**What to do**
Each line from the one containing "নিয়ে যাওয়া হয়" through the last line of the material below is to be transcribed exactly, with nothing else included.

**Material provided**
───
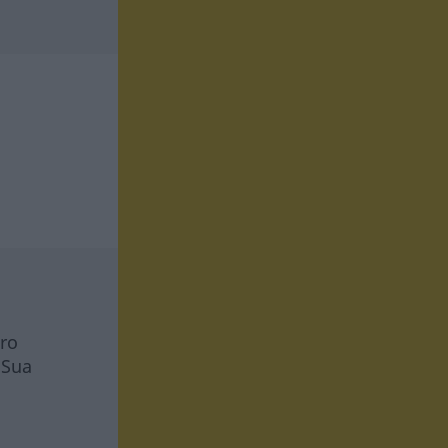
tro
 Sua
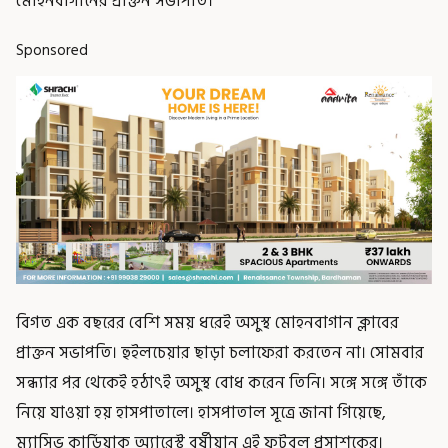
মোহনবাগানের প্রাক্তন সভাপতি।
Sponsored
বিগত এক বছরের বেশি সময় ধরেই অসুস্থ মোহনবাগান ক্লাবের
প্রাক্তন সভাপতি। হুইলচেয়ার ছাড়া চলাফেরা করতেন না। সোমবার
সন্ধ্যার পর থেকেই হঠাৎই অসুস্থ বোধ করেন তিনি। সঙ্গে সঙ্গে তাঁকে
নিয়ে যাওয়া হয় হাসপাতালে। হাসপাতাল সূত্রে জানা গিয়েছে,
ম্যাসিভ কার্ডিয়াক অ্যারেস্ট বর্ষীয়ান এই ফুটবল প্রসাশকের।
───
**Answer box**
নিয়ে যাওয়া হয় হাসপাতালে। হাসপাতাল সূত্রে জানা গিয়েছে,
ম্যাসিভ কার্ডিয়াক অ্যারেস্ট বর্ষীয়ান এই ফুটবল প্রসাশকের।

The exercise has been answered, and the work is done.